Ma Siyuan, Li Hongzhe
Department of Biostatistics, Epidemiology and Informatics, University of Pennsylvania, Philadelphia, PA, USA.
Methods Mol Biol. 2023;2629:231-245. doi: 10.1007/978-1-0716-2986-4_11.
Microbial strains are interpreted as a lineage derived from a recent ancestor that have not experienced "too many" recombination events and can be successfully retrieved with culture-independent techniques using metagenomic sequencing. Such a strain variability has been increasingly shown to display additional phenotypic heterogeneities that affect host health, such as virulence, transmissibility, and antibiotics resistance. New statistical and computational methods have recently been developed to track the strains in samples based on shotgun metagenomics data either based on reference genome sequences or Metagenome-assembled genomes (MAGs). In this paper, we review some recent statistical methods for strain identifications based on frequency counts at a set of single nucleotide variants (SNVs) within a set of single-copy marker genes. These methods differ in terms of whether reference genome sequences are needed, how SNVs are called, what methods of deconvolution are used and whether the methods can be applied to multiple samples. We conclude our review with areas that require further research.
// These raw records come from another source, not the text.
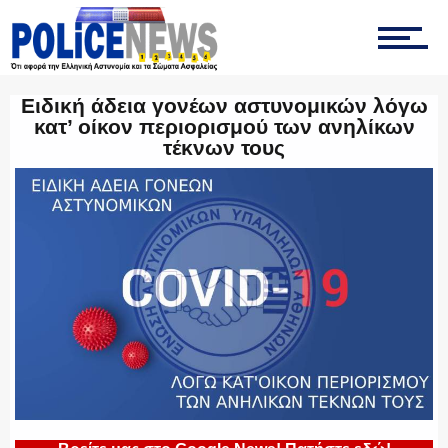
ΟΠΚΕ
Ειδική άδεια γονέων αστυνομικών λόγω
κατ’ οίκον περιορισμού των ανηλίκων
ΟΜΑΔΑ “Ζ”
τέκνων τους
ΕΚΑΜ
ΥΑΤ/ΥΜΕΤ
ΕΛΛΗΝΙΚΗ ΑΣΤΥΝΟΜΙΑ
微生物菌株被解释为源自最近祖先的一个谱系,该谱系未经历“过多”的重组事件,并且可以使用宏基因组测序的非培养技术成功获取。越来越多的研究表明,这种菌株变异性会表现出影响宿主健康的其他表型异质性,如毒力、传播性和抗生素耐药性。最近已经开发出了新的统计和计算方法,用于基于鸟枪法宏基因组数据,根据参考基因组序列或宏基因组组装基因组(MAG)来追踪样本中的菌株。在本文中,我们综述了一些基于一组单拷贝标记基因内的单核苷酸变异(SNV)频率计数进行菌株鉴定的最新统计方法。这些方法在是否需要参考基因组序列、如何调用SNV、使用何种反卷积方法以及这些方法是否可应用于多个样本等方面存在差异。我们在综述结尾指出了需要进一步研究的领域。